>>>

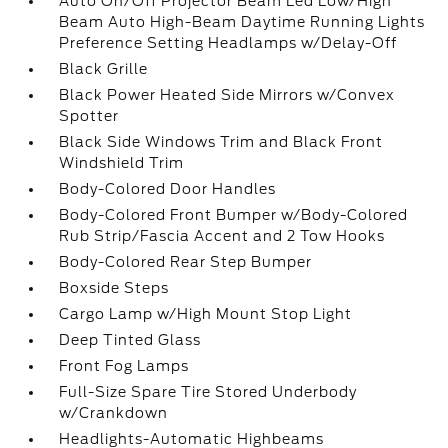
Auto On/Off Projector Beam Led Low/High
Beam Auto High-Beam Daytime Running Lights
Preference Setting Headlamps w/Delay-Off
Black Grille
Black Power Heated Side Mirrors w/Convex
Spotter
Black Side Windows Trim and Black Front
Windshield Trim
Body-Colored Door Handles
Body-Colored Front Bumper w/Body-Colored
Rub Strip/Fascia Accent and 2 Tow Hooks
Body-Colored Rear Step Bumper
Boxside Steps
Cargo Lamp w/High Mount Stop Light
Deep Tinted Glass
Front Fog Lamps
Full-Size Spare Tire Stored Underbody
w/Crankdown
Headlights-Automatic Highbeams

<<<

◆ TASK ◆
Only the lines from the one holding "Deep Tinted Glass" to the end of the listing are to be written out, word for word.

◆ YOUR RESPONSE ◆
Deep Tinted Glass
Front Fog Lamps
Full-Size Spare Tire Stored Underbody
w/Crankdown
Headlights-Automatic Highbeams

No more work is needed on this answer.